■ **Exercise brief**:
Your answer must be an exact copy of the records below, minus any images.

[Excerpts from a dataset]
........
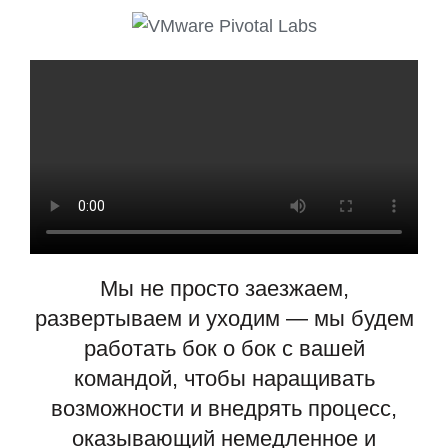
Мы не просто заезжаем,
развертываем и уходим — мы будем
работать бок о бок с вашей
командой, чтобы наращивать
возможности и внедрять процесс,
оказывающий немедленное и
........
■ **Solution for this exercise**:
Мы не просто заезжаем,
развертываем и уходим — мы будем
работать бок о бок с вашей
командой, чтобы наращивать
возможности и внедрять процесс,
оказывающий немедленное и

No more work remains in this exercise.